THE PRIME MINISTER'S REPLY
Mr. Asquith did not make a long speech in reply, yet dealt, as he said, respectfully with the case presented by Mr. Bonar Law. His tone throughout was one of good humour. Alluding first to a reference which Mr. Law had made to the Solemn League and Covenant in Scotland before the great Civil War, he observed, amid laughter, that too much importance might be attached to covenants. He had, of course, the Ulster Covenant in mind.
He did not pretend that experience might not show that the Home Rule Bill was susceptible of improvement, for he knew of no measure since the Ten Commandments of which it could be said that it was verbally inspired and ought never to be altered. All that was meant when it was said that the Bill was final was that the principle was final.

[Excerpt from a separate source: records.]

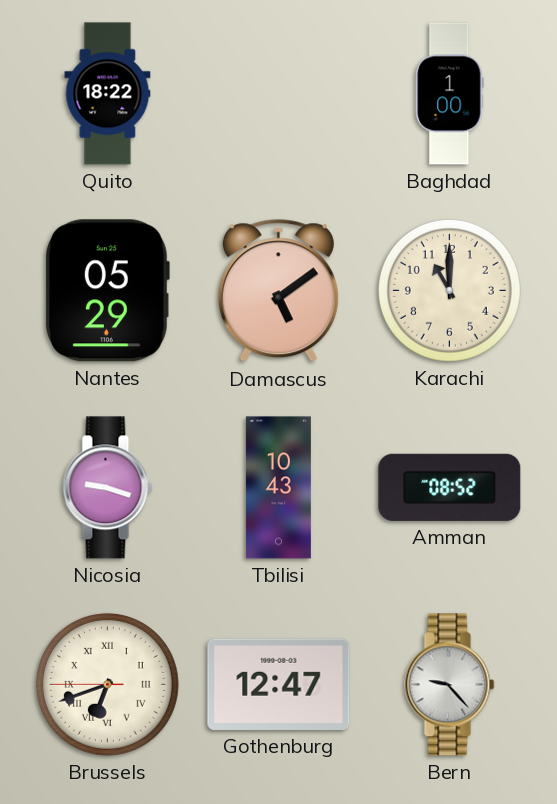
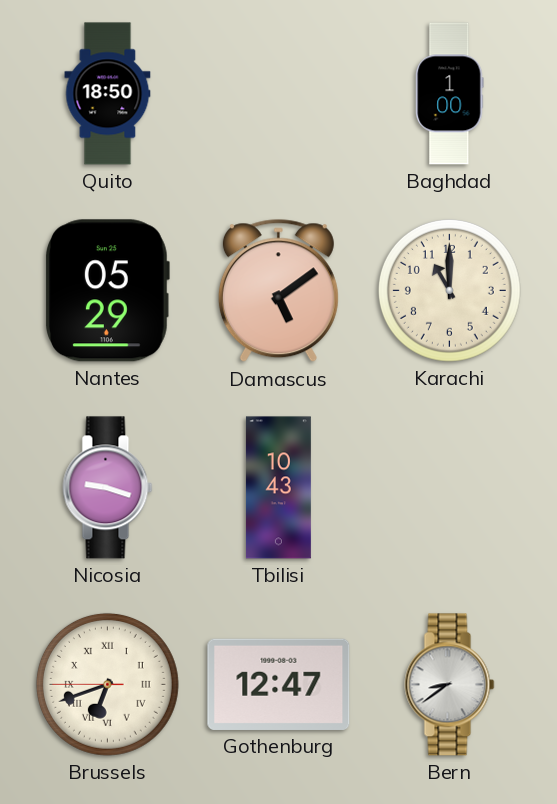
Quito: 18:22 -> 18:50
Amman: 08:52 -> none
Bern: 9:23 -> 8:39
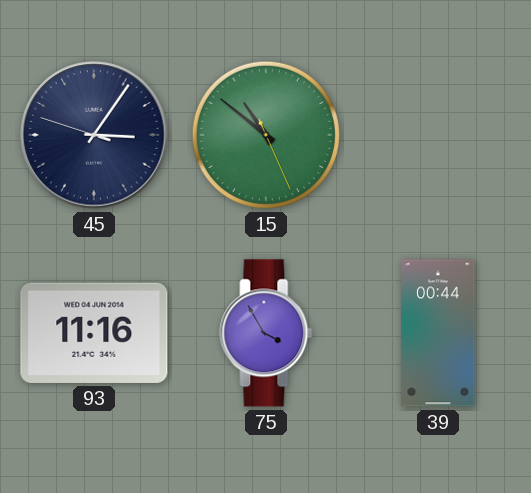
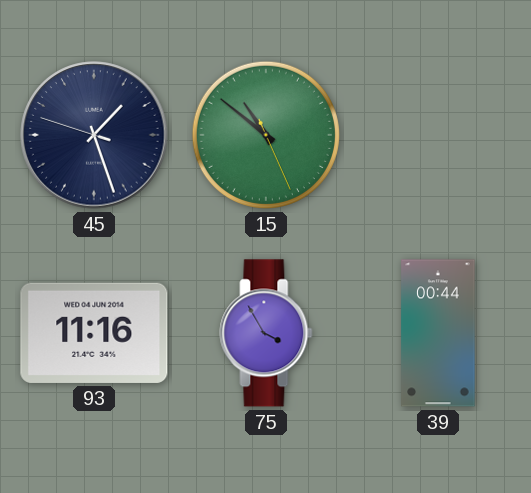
45: 3:05 -> 1:26
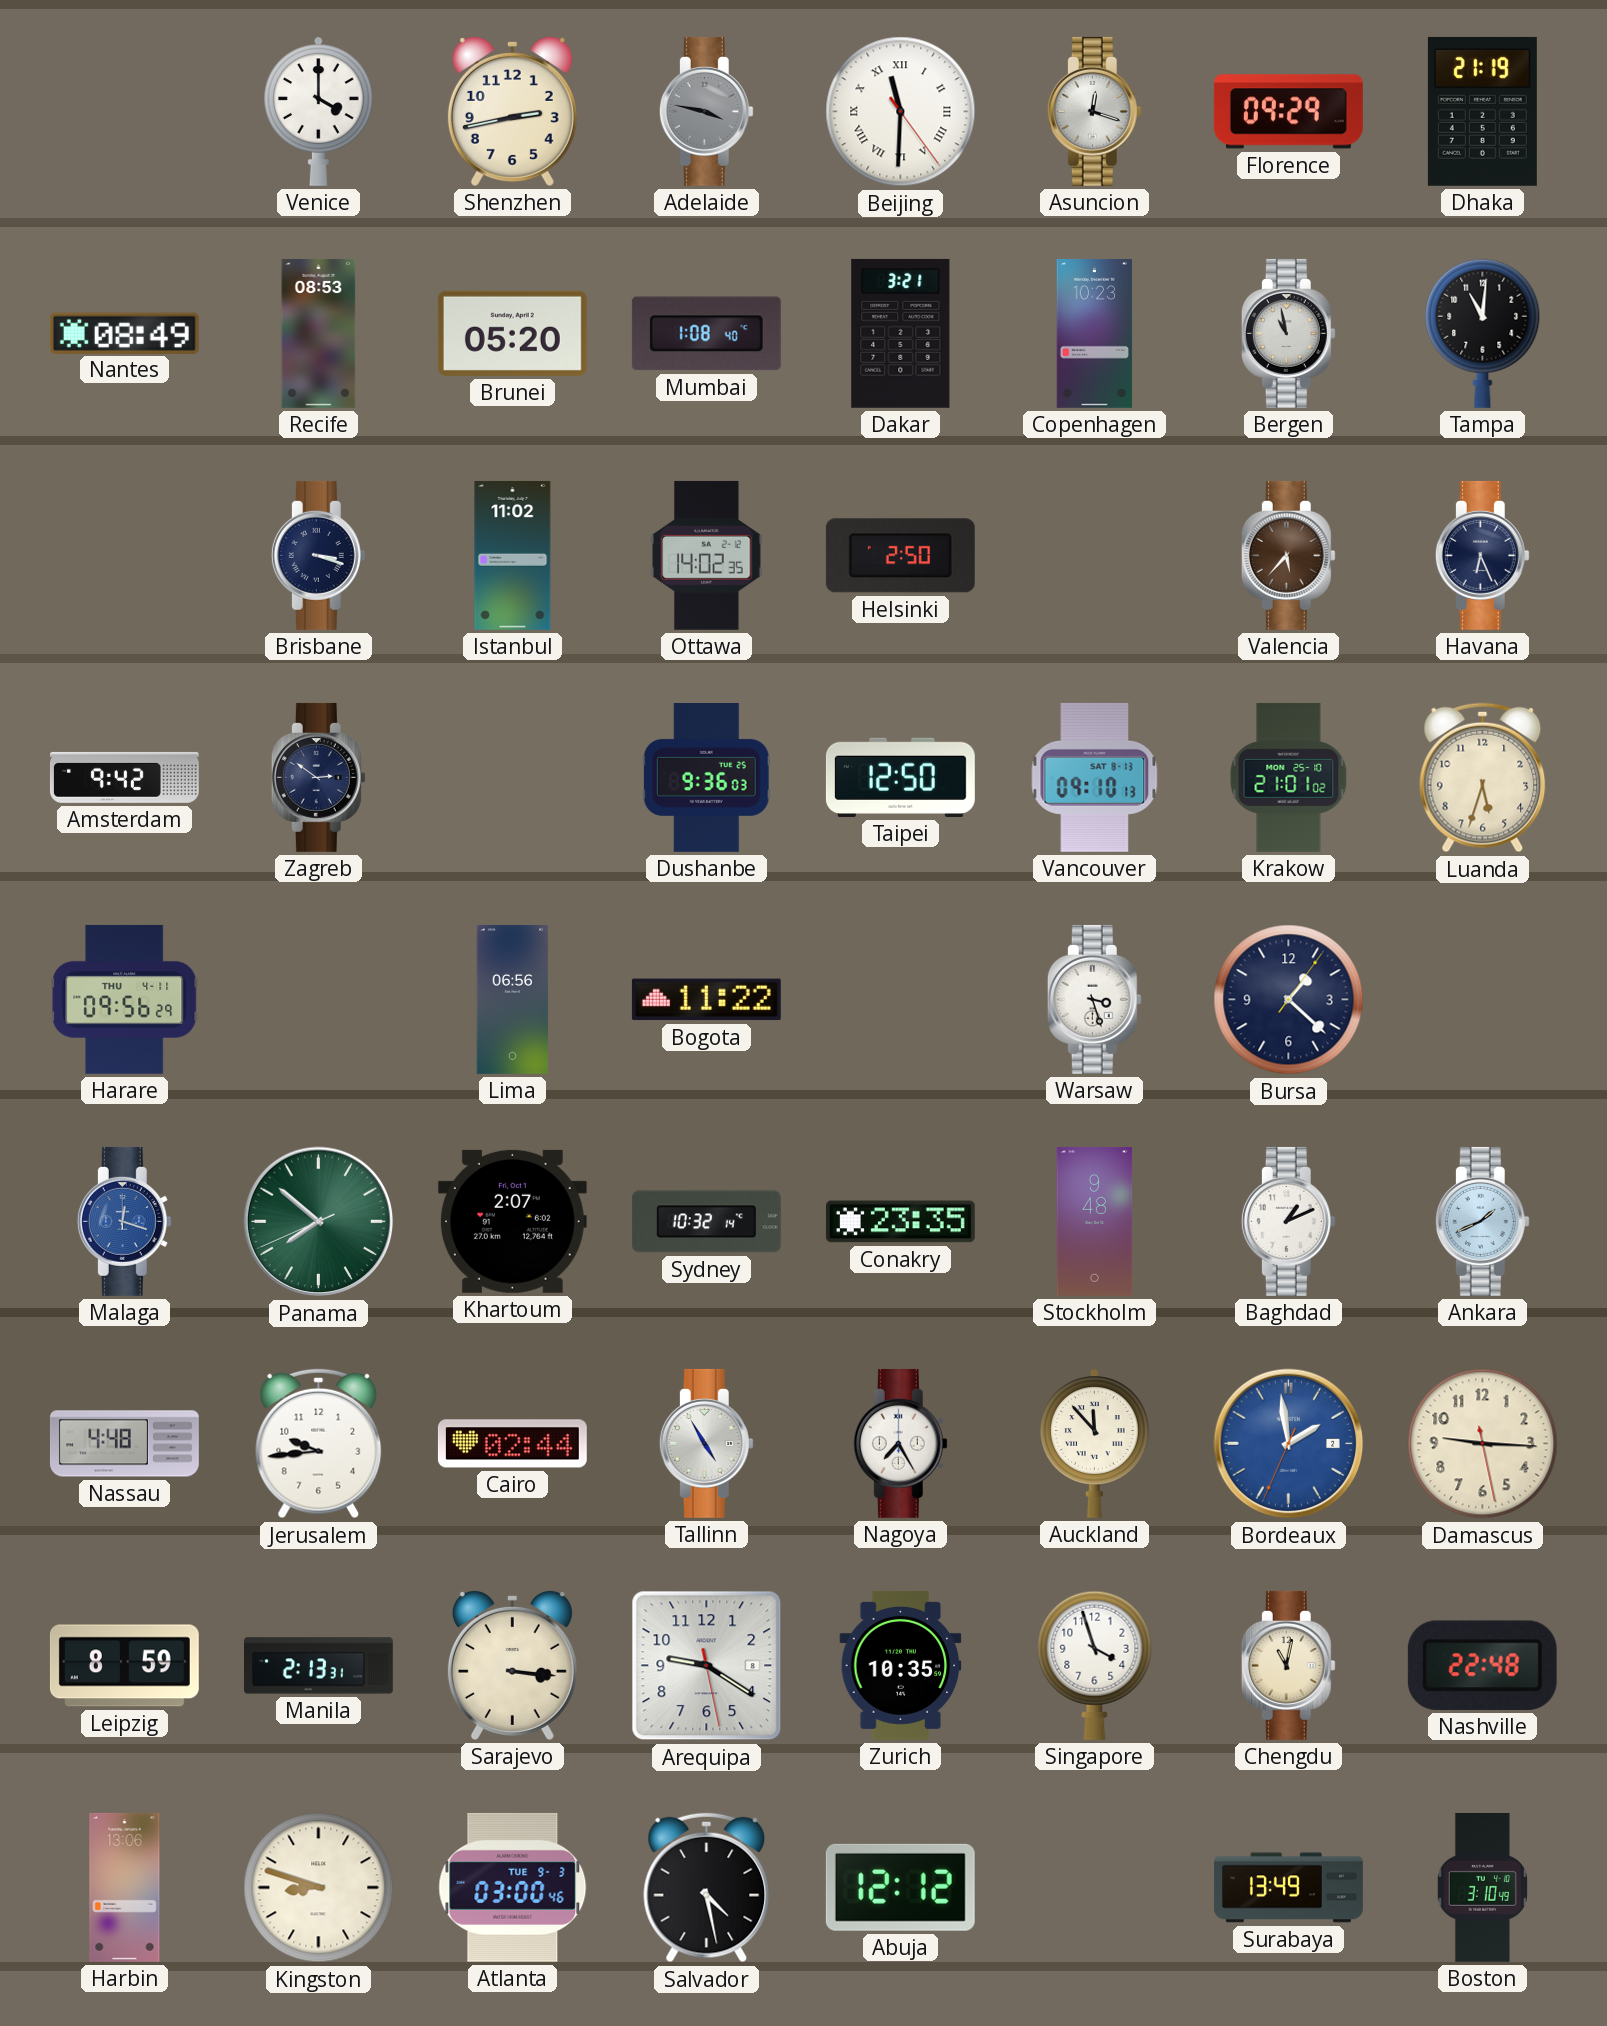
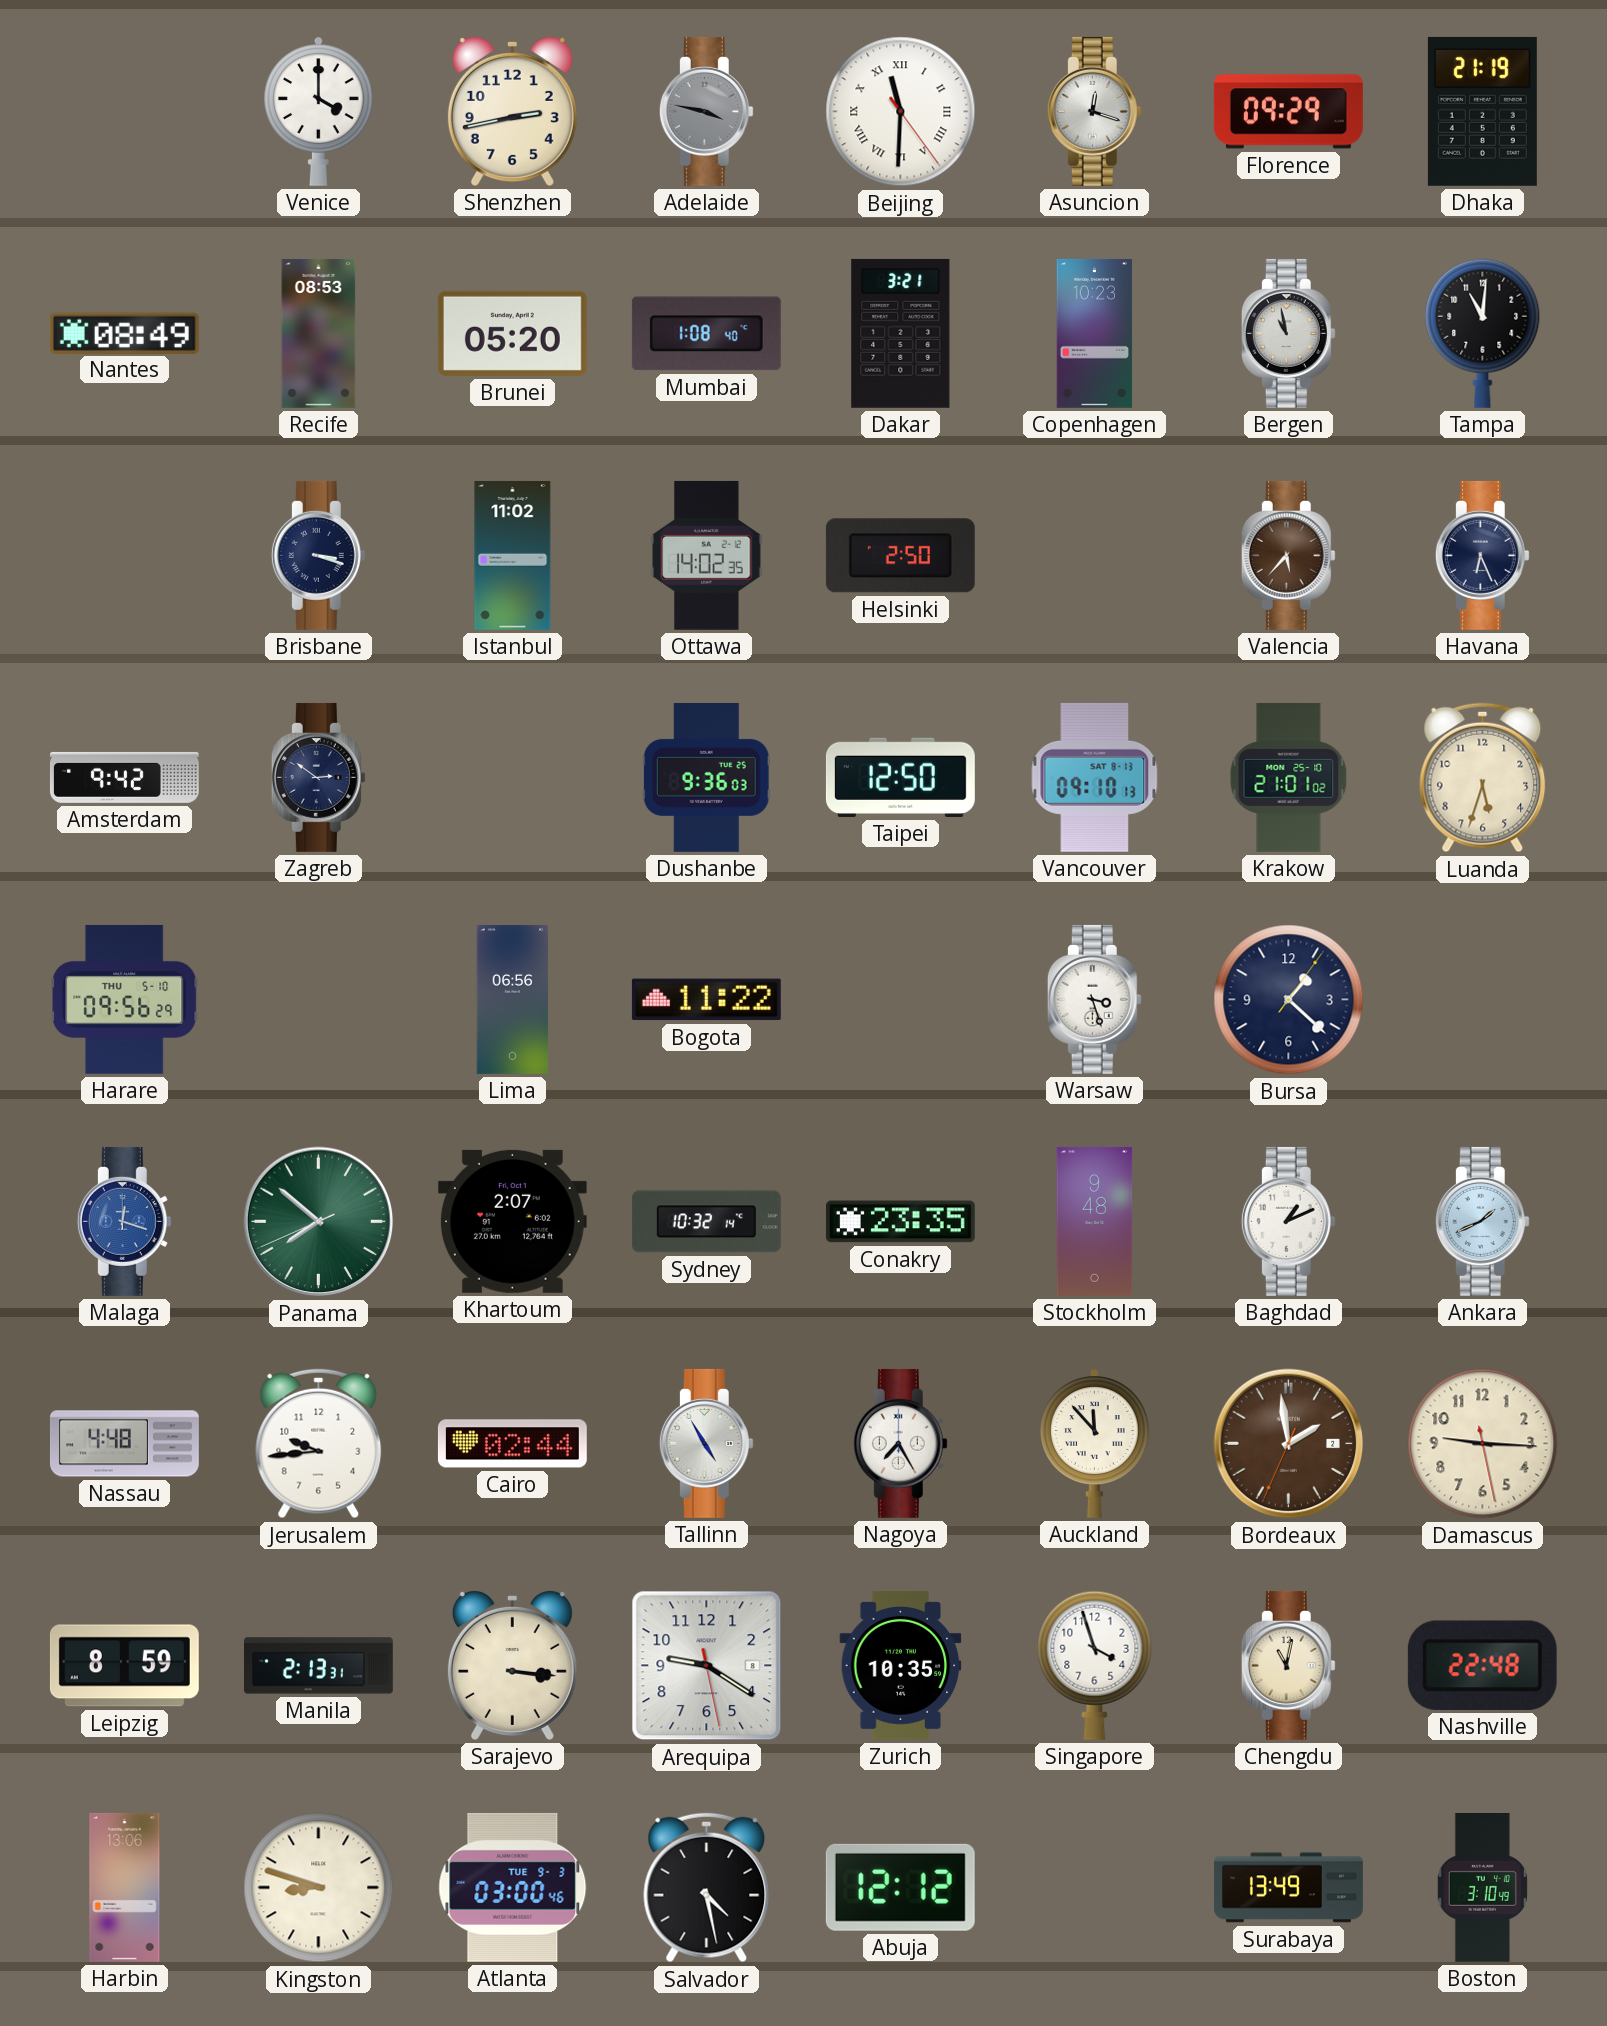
Harare date: THU 4-11 -> THU 5-10
Bordeaux dial: blue -> brown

Coming to close quarters with the argument that the people of North-East Ulster were entitled to do their best to defeat the measure, he said that if the Opposition could demonstrate that there was a real danger of persecution they would command not only the sympathy, but the support of the Government. But, he stated emphatically, “we do not believe anything of the kind". Neither did he believe that it would be necessary to apply coercion to Ulster.
Mr. J. H. Campbell wound up for the Opposition. His speech was delivered with great deliberation, and he was heard with the closest attention as he emphasized the determination of Ulster to resist Home Rule at any cost or sacrifice, and reminded the Government that there were occasions when treason became patriotism and rebellion a duty. Then he added solemnly: “ You have got time to retrace your steps. I pray that God may give you both the wisdom and the courage to do so". It was a speech that created a marked impression.